The downsides of PCH

  • No option to buy the vehicle, whether you like it or not. You pay for its use through the contract term, and when the contract is over, you give it back. You may have the option to renegotiate your lease to keep the vehicle, but at the end of the new contract, you still won't own the vehicle you've been paying for. 
  • Mileage allowances and other usage restrictions encouraging a further charge if you exceed them. This can be difficult to manage when it's unpredictable how many miles you're going to drive over a certain period. 
  • Early termination charges if you want to terminate the lease before the terms are completed.

The benefits of PCP

  • Monthly payments are usually lower with PCH than HP because you're financing the difference in value due to depreciation rather than the whole value itself. 
  • Option to walk away from the vehicle if you decide you don't want it after your contract ends. This means you don't have to think about selling it or replacing it.

The drawbacks of PCP

  • Balloon payments if you want to buy the vehicle, which, as it's worked out as the Guaranteed Future Value, can be prohibitively expensive. This is one of the main differences between PCP and lease, as with lease there is no option to buy.
  • Can't sell the vehicle if you still owe finance on it. 
  • Mileage allowances and usage limits can be imposed via your contract. There could be a potentially steep penalty for breaking them. 
  • Need to keep your vehicle taxed, insured, and pay for ongoing maintenance unless your PCP contract has a specific maintenance provision.

The benefits of HP

  • Buy the vehicle outright simply through your monthly repayments. You won't have to worry about balloon payments or other charges because you'll have already paid off the car's value. 
  • No mileage estimations, so you can use the vehicle when and how you see fit without worrying about incurring additional charges.

The drawbacks of HP

  • Higher monthly payments. As you're financing the vehicle's full value, you'll find the monthly payments are often much higher than PCP or lease deals. 
  • Can’t sell the car unless you have completely settled the outstanding finance. 
  • Ongoing costs of running the vehicle. Unless you have specific maintenance packages on your HP deal, you will have to pay out of pocket for any maintenance and repair costs.
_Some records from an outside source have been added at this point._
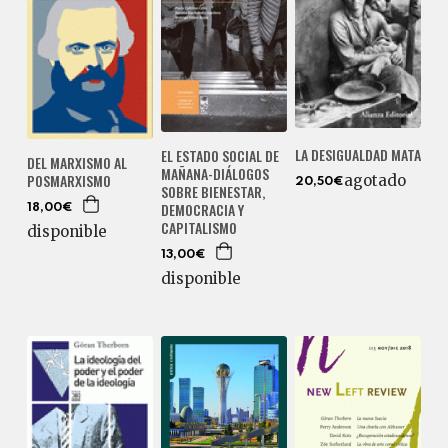
LA DESIGUALDAD MATA
EL ESTADO SOCIAL DE
DEL MARXISMO AL
MAÑANA-DIÁLOGOS
POSMARXISMO
agotado
20,50€
SOBRE BIENESTAR,
DEMOCRACIA Y
18,00€
CAPITALISMO
disponible
13,00€
disponible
Which of these options is best – PCP, HP or PCH?

The answer is that none of them is inherently better than the other. They're all different and appeal to different people with different priorities. 

For example, if you want the least stressful usage experience possible and aren't bothered about owning the car, a lease deal is ideal for you. Similarly, if you find a vehicle and want to make sure you own it outright, you may prefer a hire purchase deal. There's no right or wrong answer, as long as you make sure you fully understand the terms of the deal you're agreeing to. 

The key is to look at your circumstances, budget, and preferences, then find the deal that best suits them.